Work instructions
An exact copy of the lines from the top of the data through the line with "A RADIO ECOS" is what you should give, with no pictures in it.

···

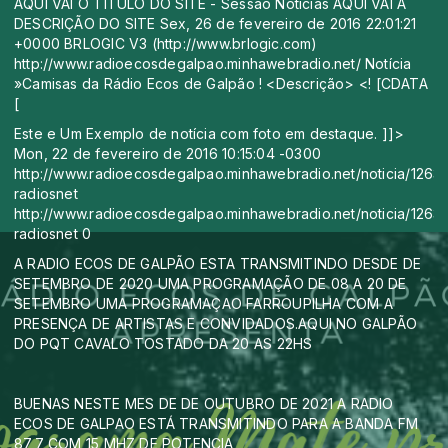
AQUI VAI O TITULO DO SITE - Sessão Notícias AQUI VAI A
DESCRIÇÃO DO SITE Sex, 26 de fevereiro de 2016 22:01:21
+0000 BRLOGIC V3 (http://www.brlogic.com)
http://www.radioecosdegalpao.minhawebradio.net/ Notícia
»Camisas da Rádio Ecos de Galpão ! <Descrição> <! [CDATA
[
Este e Um Exemplo de notícia com foto em destaque. ]]>
Mon, 22 de fevereiro de 2016 10:15:04 -0300
http://www.radioecosdegalpao.minhawebradio.net/noticia/1263
radiosnet
http://www.radioecosdegalpao.minhawebradio.net/noticia/1263
radiosnet 0
A RADIO ECOS DE GALPÃO ESTA TRANSMITINDO DESDE DE
SETEMBRO DE 2020 UMA PROGRAMAÇÃO DE 08 A 20 DE
SETEMBRO UMA PROGRAMAÇAO FARROUPILHA COM A
PRESENÇA DE ARTISTAS E CONVIDADOS.AQUI NO GALPÃO
DO PQT CAVALO TOSTADO DA 20 AS 22HS
BUENAS NESTE MES DE DE OUTUBRO DE 2021 A RADIO
ECOS DE GALPAO ESTÁ TRANSMITINDO PARA A BANDA FM
87,7 COM 15 MHZ DE POTENCIA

···

Task response
AQUI VAI O TITULO DO SITE - Sessão Notícias AQUI VAI A
DESCRIÇÃO DO SITE Sex, 26 de fevereiro de 2016 22:01:21
+0000 BRLOGIC V3 (http://www.brlogic.com)
http://www.radioecosdegalpao.minhawebradio.net/ Notícia
»Camisas da Rádio Ecos de Galpão ! <Descrição> <! [CDATA
[
Este e Um Exemplo de notícia com foto em destaque. ]]>
Mon, 22 de fevereiro de 2016 10:15:04 -0300
http://www.radioecosdegalpao.minhawebradio.net/noticia/1263
radiosnet
http://www.radioecosdegalpao.minhawebradio.net/noticia/1263
radiosnet 0
A RADIO ECOS DE GALPÃO ESTA TRANSMITINDO DESDE DE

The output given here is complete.